> _TASK TO COMPLETE_:
Where a line holds the word "Entrückung", copy that line from the data below.

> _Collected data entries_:
——————————
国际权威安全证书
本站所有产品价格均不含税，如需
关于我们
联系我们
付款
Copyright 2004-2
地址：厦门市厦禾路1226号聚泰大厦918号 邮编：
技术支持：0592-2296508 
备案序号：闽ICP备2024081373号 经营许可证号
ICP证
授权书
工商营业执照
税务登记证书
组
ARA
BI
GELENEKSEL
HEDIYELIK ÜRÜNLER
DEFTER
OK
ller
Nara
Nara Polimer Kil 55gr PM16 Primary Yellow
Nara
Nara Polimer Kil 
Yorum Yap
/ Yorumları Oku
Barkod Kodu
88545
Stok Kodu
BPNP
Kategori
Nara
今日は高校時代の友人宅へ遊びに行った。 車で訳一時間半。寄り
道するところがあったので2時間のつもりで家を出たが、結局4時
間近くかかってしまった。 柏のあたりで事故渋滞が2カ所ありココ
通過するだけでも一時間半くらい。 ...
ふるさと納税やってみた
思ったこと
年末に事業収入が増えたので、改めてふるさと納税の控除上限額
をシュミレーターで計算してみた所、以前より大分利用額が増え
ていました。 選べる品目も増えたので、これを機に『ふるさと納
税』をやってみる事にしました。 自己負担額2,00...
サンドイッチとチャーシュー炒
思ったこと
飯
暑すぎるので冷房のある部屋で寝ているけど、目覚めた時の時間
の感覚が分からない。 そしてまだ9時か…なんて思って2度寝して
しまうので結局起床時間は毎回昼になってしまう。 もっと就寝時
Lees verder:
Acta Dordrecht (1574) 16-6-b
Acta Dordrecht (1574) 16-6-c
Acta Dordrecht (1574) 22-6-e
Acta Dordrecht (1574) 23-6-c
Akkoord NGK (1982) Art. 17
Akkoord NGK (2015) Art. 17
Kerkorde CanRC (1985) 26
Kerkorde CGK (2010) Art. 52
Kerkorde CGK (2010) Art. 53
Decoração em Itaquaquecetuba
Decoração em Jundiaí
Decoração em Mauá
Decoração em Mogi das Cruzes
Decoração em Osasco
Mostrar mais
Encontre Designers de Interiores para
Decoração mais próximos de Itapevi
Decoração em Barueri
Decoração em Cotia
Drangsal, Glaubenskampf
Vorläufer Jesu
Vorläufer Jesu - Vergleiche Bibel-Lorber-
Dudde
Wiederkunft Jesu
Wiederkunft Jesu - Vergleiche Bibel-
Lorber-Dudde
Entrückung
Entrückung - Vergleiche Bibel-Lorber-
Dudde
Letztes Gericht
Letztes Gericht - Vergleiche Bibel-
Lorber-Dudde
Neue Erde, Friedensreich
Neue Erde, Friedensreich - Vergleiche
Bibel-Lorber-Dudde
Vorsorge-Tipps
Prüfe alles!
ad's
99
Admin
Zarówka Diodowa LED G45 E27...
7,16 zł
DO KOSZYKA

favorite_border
——————————
> _RESULT FOR THIS EXERCISE_:
Entrückung
Entrückung - Vergleiche Bibel-Lorber-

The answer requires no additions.